The key takeaways for this session were:
- Learned and discussed how to run workflows on AnVIL using WDLs, how to create a WDL locally wrapping a custom tool, upload to Dockstore, and import it into AnVIL.
- Discussed the option of testing WDLs locally, before importing it into AnVIL using miniWDLs.
- Created a Nextflow script, wrapped it into a WDL, imported it into AnVIL and successfully ran it!
Brainstorming Feature Requests for AnVIL
Scientific Lead: Ava Hoffman, Ph.D., Fred Hutch Cancer Center
The “Brainstorming Feature Requests” CoFest! track at the AnVIL Community Conference provided an opportunity for users and developers to directly communicate their needs to the AnVIL Outreach Team. Participants shared their experiences with the NHGRI Genomic Data Science Analysis, Visualization, and Informatics Lab-Space (AnVIL), highlighting both its strengths and areas for improvement.

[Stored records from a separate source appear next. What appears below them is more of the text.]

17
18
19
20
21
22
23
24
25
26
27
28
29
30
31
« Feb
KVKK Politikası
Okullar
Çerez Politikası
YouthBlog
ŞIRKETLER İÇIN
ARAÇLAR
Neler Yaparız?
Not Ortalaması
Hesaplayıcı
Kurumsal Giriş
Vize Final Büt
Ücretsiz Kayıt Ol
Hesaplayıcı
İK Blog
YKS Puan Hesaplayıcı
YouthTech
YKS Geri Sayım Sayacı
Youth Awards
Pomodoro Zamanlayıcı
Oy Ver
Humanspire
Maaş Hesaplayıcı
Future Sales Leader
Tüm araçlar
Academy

The AnVIL Outreach team facilitated discussion, gaining insights into real-world use cases and challenges. This open dialogue helped identify gaps in functionality and potential enhancements that could significantly improve the platform’s utility for genomic researchers.

The key takeaways for this session were:
- Data Discovery and Communication
- Announcement emails can help advertise when new datasets are available.

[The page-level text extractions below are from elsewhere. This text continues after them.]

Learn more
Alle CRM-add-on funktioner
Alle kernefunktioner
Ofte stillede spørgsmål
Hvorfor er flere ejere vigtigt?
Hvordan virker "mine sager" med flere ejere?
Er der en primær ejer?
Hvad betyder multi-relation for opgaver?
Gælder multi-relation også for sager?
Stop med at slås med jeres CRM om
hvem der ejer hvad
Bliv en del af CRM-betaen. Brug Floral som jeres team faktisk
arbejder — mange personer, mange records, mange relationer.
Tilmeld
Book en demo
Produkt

- There are opportunities to develop better ways to find out about new datasets.
- Participants in this CoFest! expressed a desire for more clarity around AnVIL's unique offerings.
- Communication about the Terra Product roadmap and updates is an opportunity and is underway.
- Documentation and Metrics
- There is a need for better workspace metrics to track usage and activity.
- There is a need for PIs to have the ability to monitor usage and report back.
- There is interest in tracking both internal data (crash reports) and external data (page views, clones).
The CoFest! session created a table to summarize the features discussed, the ease of implementation, and the relative priority of each feature.
Feature | Ease of Implementation (Easy, Medium, Hard, Underway, ?) | Priority (High, Medium, Low, Underway, ?) |
---|---|---|
Data announcement emails | Easy 🟢 | High 🟢 |
DOIs issued for featured Workspaces (with versioning) and key datasets | Easy 🟢 | Medium 🟡 |
Greater metrics capability | Hard 🔴 | Medium 🟡 |
Lambda functionality to do small, serverless operations on files | ? | ? |
Public URL to access non-controlled access data/workspace without a billing project | ? | ? |
Terra product team roadmap users know what to expect | Underway 🟢 | Underway 🟢 |
Clarity of AnVIL’s unique offerings | Medium 🟡 | High 🟢 |
Run common tools across all the data at once | Hard 🔴 | ? |
AnVIL Developers Birds of a Feather
The AnVIL Developers Birds of a Feather session at CoFest! offered some open time for developers and community members to meet ad hoc to collaborate on cross-cutting topics to drive forward.
Summary
The first AnVIL Community Conference brought together the leads, developers, and users of AnVIL to share the exciting research performed on the AnVIL platform, key capabilities that are available now in AnVIL, and gather input on what offerings would best support the community for future use and further adoption of cloud computing for genomics research. Through keynote talks, hands-on workshops and collaboration sessions, and discussions in the breakout sessions and town hall, the conference highlighted opportunities and priorities for the AnVIL moving forward.